Plant your tree carefully, cover the roots with soil and press it down gently to ensure it is happy in its new home. Water it well and leave it alone for a few days. Once you spot some new leaves growing, you know your tree is happy. Finally, here are some tips to help your tree and planter box stay trouble-free.
What maintenance will my tree planter box need?
Depending on the material chosen:
- Metal, ceramic and composite plastic planter boxes may need hosing down every few months and dirt tends to build up if the weather has been very wet and muddy.
- Brick may need some moss removal during the spring.
- Wood needs an annual coating of varnish, stain, paint or protector to ensure it stays waterproof.
What maintenance will the tree inside my planter box need?

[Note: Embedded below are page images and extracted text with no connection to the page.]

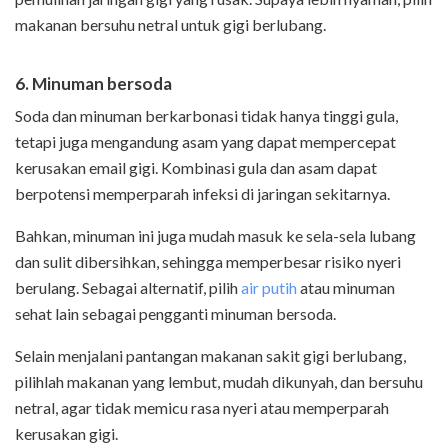
makanan bersuhu netral untuk gigi berlubang.
6. Minuman bersoda
Soda dan minuman berkarbonasi tidak hanya tinggi gula,
tetapi juga mengandung asam yang dapat mempercepat
kerusakan email gigi. Kombinasi gula dan asam dapat
berpotensi memperparah infeksi di jaringan sekitarnya.
Bahkan, minuman ini juga mudah masuk ke sela-sela lubang
dan sulit dibersihkan, sehingga memperbesar risiko nyeri
berulang. Sebagai alternatif, pilih
air putih
atau minuman
sehat lain sebagai pengganti minuman bersoda.
Selain menjalani pantangan makanan sakit gigi berlubang,
pilihlah makanan yang lembut, mudah dikunyah, dan bersuhu
netral, agar tidak memicu rasa nyeri atau memperparah
kerusakan gigi.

- Prune to keep the size and shape manageable. Some trees can only be pruned at a particular time. eg. cherry must not be pruned later than the end of the summer because the sawn branches need time to heal. Apples can be pruned during spring or autumn.
- Fertilise to help it to flower or produce fruit or nuts. Ash applied in the winter will give you excellent cherries and many other trees benefit from the goodness it provides too.
- Mulch to help it retain moisture in dry periods or to increase the fertility of the soil. You can use well-rotted leaf mould or a thin layer of compost, but not bark as this depletes the soil underneath.